この野生の鶴は私を家族として選び、またその子たちも近くに連れてきました。


それは、風がまだ冷たい春のはじまりの日でした。

朝靄がうっすらと広がる湖のほとりで、私はいつものようにカメラを首にぶら下げて、静かに歩いていました。
ここは、毎年鶴たちが越冬を終えて北へ向かう途中に羽を休める場所。

私はただ、遠くからその優雅な姿を写真に収めるのが好きで、
毎年この季節になると、ここに来ては彼らを見守るのが習慣になっていました。

でも——
その日、私の人生はそっと変わったのです。

一羽の鶴との出会い

湖のほとりの枯れ草の影に、一羽だけ、群れから少し離れてたたずんでいた鶴がいました。
その姿は凛として美しく、けれどどこか寂しげな雰囲気もありました。
私はそっとカメラを下ろし、その場にしゃがんで静かに呼吸を合わせるように見つめていました。

すると、その鶴は私の方を見て、一歩、また一歩と近づいてきたのです。
驚きと共に、胸の奥がふわっと温かくなったのを覚えています。
目が合った瞬間、何かが通じたような気がしました。
言葉も、説明もいらない、不思議な信頼のようなもの。

私は動かず、ただそこにいて、その鶴の存在を全身で受け止めることしかできませんでした。
やがて鶴は、私のすぐそばに立ち、首を傾げるようにしてしばらくじっとしていました。
まるで、「あなたを見に来たの」とでも言いたげに。

いつのまにか、家族になっていた

その日を境に、その鶴は毎朝、私が湖に来ると現れるようになりました。
ほかの群れの鶴たちが遠くにいるなか、彼女——私は勝手に「ユキ」と呼んでいました——は、まるで私を仲間の一員のように扱ってくれました。

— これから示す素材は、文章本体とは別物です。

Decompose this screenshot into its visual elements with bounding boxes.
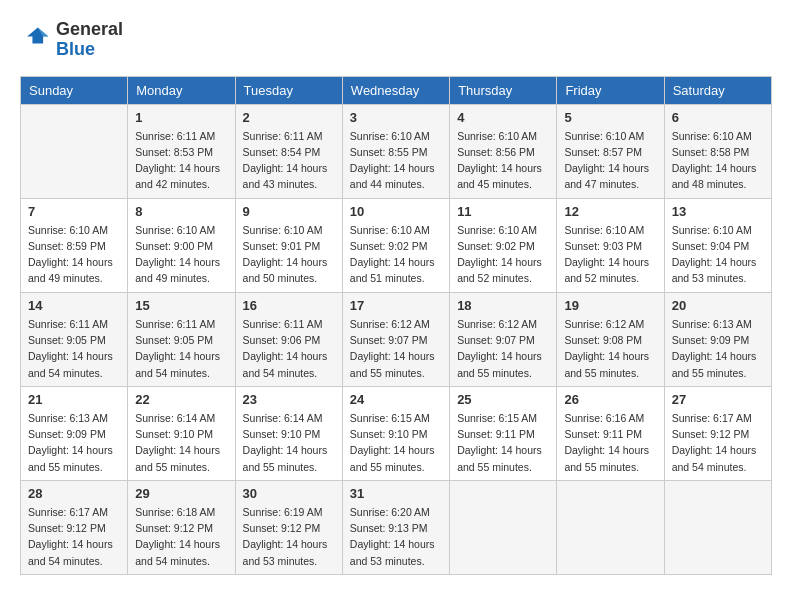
calendar-cell	[450, 480, 557, 574]
day-number: 30	[243, 486, 335, 501]
col-header-sunday: Sunday	[21, 76, 128, 104]
calendar-cell: 28Sunrise: 6:17 AM Sunset: 9:12 PM Dayli…	[21, 480, 128, 574]
logo: General Blue	[20, 20, 123, 60]
day-number: 24	[350, 392, 442, 407]
col-header-thursday: Thursday	[450, 76, 557, 104]
day-info: Sunrise: 6:10 AM Sunset: 9:02 PM Dayligh…	[350, 222, 442, 287]
col-header-wednesday: Wednesday	[342, 76, 449, 104]
calendar-cell: 7Sunrise: 6:10 AM Sunset: 8:59 PM Daylig…	[21, 198, 128, 292]
calendar-cell: 14Sunrise: 6:11 AM Sunset: 9:05 PM Dayli…	[21, 292, 128, 386]
day-number: 3	[350, 110, 442, 125]
day-info: Sunrise: 6:10 AM Sunset: 9:01 PM Dayligh…	[243, 222, 335, 287]
day-info: Sunrise: 6:10 AM Sunset: 8:59 PM Dayligh…	[28, 222, 120, 287]
col-header-tuesday: Tuesday	[235, 76, 342, 104]
day-number: 4	[457, 110, 549, 125]
day-info: Sunrise: 6:10 AM Sunset: 8:58 PM Dayligh…	[672, 128, 764, 193]
day-number: 18	[457, 298, 549, 313]
calendar-cell: 2Sunrise: 6:11 AM Sunset: 8:54 PM Daylig…	[235, 104, 342, 198]
calendar-week-4: 21Sunrise: 6:13 AM Sunset: 9:09 PM Dayli…	[21, 386, 772, 480]
calendar-cell: 25Sunrise: 6:15 AM Sunset: 9:11 PM Dayli…	[450, 386, 557, 480]
calendar-cell	[557, 480, 664, 574]
day-number: 1	[135, 110, 227, 125]
calendar-cell: 16Sunrise: 6:11 AM Sunset: 9:06 PM Dayli…	[235, 292, 342, 386]
day-number: 5	[564, 110, 656, 125]
calendar-table: SundayMondayTuesdayWednesdayThursdayFrid…	[20, 76, 772, 575]
day-info: Sunrise: 6:16 AM Sunset: 9:11 PM Dayligh…	[564, 410, 656, 475]
calendar-cell: 21Sunrise: 6:13 AM Sunset: 9:09 PM Dayli…	[21, 386, 128, 480]
day-info: Sunrise: 6:18 AM Sunset: 9:12 PM Dayligh…	[135, 504, 227, 569]
day-info: Sunrise: 6:14 AM Sunset: 9:10 PM Dayligh…	[135, 410, 227, 475]
calendar-cell: 8Sunrise: 6:10 AM Sunset: 9:00 PM Daylig…	[128, 198, 235, 292]
day-number: 19	[564, 298, 656, 313]
calendar-cell: 29Sunrise: 6:18 AM Sunset: 9:12 PM Dayli…	[128, 480, 235, 574]
calendar-cell: 6Sunrise: 6:10 AM Sunset: 8:58 PM Daylig…	[664, 104, 771, 198]
day-number: 11	[457, 204, 549, 219]
day-info: Sunrise: 6:11 AM Sunset: 8:53 PM Dayligh…	[135, 128, 227, 193]
day-info: Sunrise: 6:11 AM Sunset: 9:06 PM Dayligh…	[243, 316, 335, 381]
day-number: 8	[135, 204, 227, 219]
day-info: Sunrise: 6:11 AM Sunset: 9:05 PM Dayligh…	[28, 316, 120, 381]
calendar-cell: 22Sunrise: 6:14 AM Sunset: 9:10 PM Dayli…	[128, 386, 235, 480]
day-info: Sunrise: 6:11 AM Sunset: 9:05 PM Dayligh…	[135, 316, 227, 381]
day-info: Sunrise: 6:12 AM Sunset: 9:07 PM Dayligh…	[350, 316, 442, 381]
day-number: 25	[457, 392, 549, 407]
day-info: Sunrise: 6:10 AM Sunset: 9:04 PM Dayligh…	[672, 222, 764, 287]
day-info: Sunrise: 6:12 AM Sunset: 9:08 PM Dayligh…	[564, 316, 656, 381]
calendar-cell: 4Sunrise: 6:10 AM Sunset: 8:56 PM Daylig…	[450, 104, 557, 198]
day-number: 12	[564, 204, 656, 219]
day-info: Sunrise: 6:10 AM Sunset: 9:03 PM Dayligh…	[564, 222, 656, 287]
calendar-week-2: 7Sunrise: 6:10 AM Sunset: 8:59 PM Daylig…	[21, 198, 772, 292]
day-info: Sunrise: 6:15 AM Sunset: 9:11 PM Dayligh…	[457, 410, 549, 475]
calendar-cell: 9Sunrise: 6:10 AM Sunset: 9:01 PM Daylig…	[235, 198, 342, 292]
calendar-header: SundayMondayTuesdayWednesdayThursdayFrid…	[21, 76, 772, 104]
calendar-week-3: 14Sunrise: 6:11 AM Sunset: 9:05 PM Dayli…	[21, 292, 772, 386]
logo-text: General Blue	[56, 20, 123, 60]
calendar-cell: 12Sunrise: 6:10 AM Sunset: 9:03 PM Dayli…	[557, 198, 664, 292]
calendar-cell: 1Sunrise: 6:11 AM Sunset: 8:53 PM Daylig…	[128, 104, 235, 198]
day-number: 26	[564, 392, 656, 407]
calendar-cell	[21, 104, 128, 198]
calendar-week-1: 1Sunrise: 6:11 AM Sunset: 8:53 PM Daylig…	[21, 104, 772, 198]
day-number: 29	[135, 486, 227, 501]
calendar-cell	[664, 480, 771, 574]
day-info: Sunrise: 6:17 AM Sunset: 9:12 PM Dayligh…	[672, 410, 764, 475]
day-info: Sunrise: 6:20 AM Sunset: 9:13 PM Dayligh…	[350, 504, 442, 569]
calendar-cell: 23Sunrise: 6:14 AM Sunset: 9:10 PM Dayli…	[235, 386, 342, 480]
day-number: 17	[350, 298, 442, 313]
col-header-friday: Friday	[557, 76, 664, 104]
day-info: Sunrise: 6:10 AM Sunset: 8:56 PM Dayligh…	[457, 128, 549, 193]
day-info: Sunrise: 6:10 AM Sunset: 8:55 PM Dayligh…	[350, 128, 442, 193]
day-info: Sunrise: 6:14 AM Sunset: 9:10 PM Dayligh…	[243, 410, 335, 475]
col-header-saturday: Saturday	[664, 76, 771, 104]
day-number: 16	[243, 298, 335, 313]
day-number: 27	[672, 392, 764, 407]
day-number: 22	[135, 392, 227, 407]
day-number: 28	[28, 486, 120, 501]
calendar-cell: 17Sunrise: 6:12 AM Sunset: 9:07 PM Dayli…	[342, 292, 449, 386]
calendar-cell: 15Sunrise: 6:11 AM Sunset: 9:05 PM Dayli…	[128, 292, 235, 386]
calendar-cell: 18Sunrise: 6:12 AM Sunset: 9:07 PM Dayli…	[450, 292, 557, 386]
calendar-cell: 11Sunrise: 6:10 AM Sunset: 9:02 PM Dayli…	[450, 198, 557, 292]
day-info: Sunrise: 6:10 AM Sunset: 8:57 PM Dayligh…	[564, 128, 656, 193]
day-number: 31	[350, 486, 442, 501]
day-info: Sunrise: 6:19 AM Sunset: 9:12 PM Dayligh…	[243, 504, 335, 569]
day-number: 2	[243, 110, 335, 125]
day-info: Sunrise: 6:17 AM Sunset: 9:12 PM Dayligh…	[28, 504, 120, 569]
day-info: Sunrise: 6:15 AM Sunset: 9:10 PM Dayligh…	[350, 410, 442, 475]
calendar-cell: 5Sunrise: 6:10 AM Sunset: 8:57 PM Daylig…	[557, 104, 664, 198]
col-header-monday: Monday	[128, 76, 235, 104]
day-info: Sunrise: 6:13 AM Sunset: 9:09 PM Dayligh…	[28, 410, 120, 475]
day-number: 7	[28, 204, 120, 219]
day-number: 21	[28, 392, 120, 407]
calendar-cell: 3Sunrise: 6:10 AM Sunset: 8:55 PM Daylig…	[342, 104, 449, 198]
day-info: Sunrise: 6:10 AM Sunset: 9:02 PM Dayligh…	[457, 222, 549, 287]
day-number: 14	[28, 298, 120, 313]
day-number: 13	[672, 204, 764, 219]
day-info: Sunrise: 6:10 AM Sunset: 9:00 PM Dayligh…	[135, 222, 227, 287]
calendar-cell: 27Sunrise: 6:17 AM Sunset: 9:12 PM Dayli…	[664, 386, 771, 480]
calendar-cell: 13Sunrise: 6:10 AM Sunset: 9:04 PM Dayli…	[664, 198, 771, 292]
day-number: 23	[243, 392, 335, 407]
day-number: 10	[350, 204, 442, 219]
calendar-cell: 26Sunrise: 6:16 AM Sunset: 9:11 PM Dayli…	[557, 386, 664, 480]
logo-icon	[20, 24, 52, 56]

ある日、ユキは私を見つけると、何度か鳴き声を上げてから、背後の茂みへと歩き始めました。
私は静かにそのあとをついていきました。

すると、そこには——
ふわふわの産毛に包まれた、小さな鶴のヒナたちが二羽、地面に座っていたのです。

息をのむような光景でした。
そして何より驚いたのは、ユキが私にそのヒナたちを見せてくれたということ。
私にとって、それは「あなたを信じてる」という無言のメッセージに思えました。
彼女は、私を家族として選んでくれたのです。

境界を越える優しさ

野生の動物と人間との間には、超えることのできない一線がある——
そう思っていた私の価値観は、ユキによってやさしく揺らぎました。

彼女は、言葉を持たない代わりに、信頼と時間、そして静けさで私と絆を育んでくれました。
私は何も与えていないのに、彼女はすべてを分かち合ってくれたのです。

それは、「人間」と「動物」という枠を超えた、もっと根源的な“存在のやさしさ”だったのかもしれません。

今も、心に羽ばたいている

季節はめぐり、ユキたちは北へと旅立っていきました。
彼女の姿を見送ったとき、胸が少しだけ痛んだのを覚えています。
けれどそれは、悲しみではなく、出会えた奇跡に対する感謝の涙でした。

今でも私は、あの湖のベンチに座るたび、あの日々を思い出します。
もしかしたら、いつかまた——
ユキとその子たちが、あの場所へ帰ってきてくれるかもしれない。

その日が来るまで、私はまた静かに、朝の空気のなかで、鶴たちの声に耳をすませていようと思います。

“家族”とは、血のつながりだけではない。
信頼と静けさの中に、心が寄り添ったとき、そこに家族が生まれる。

それを教えてくれたのは、一羽の野生の鶴でした。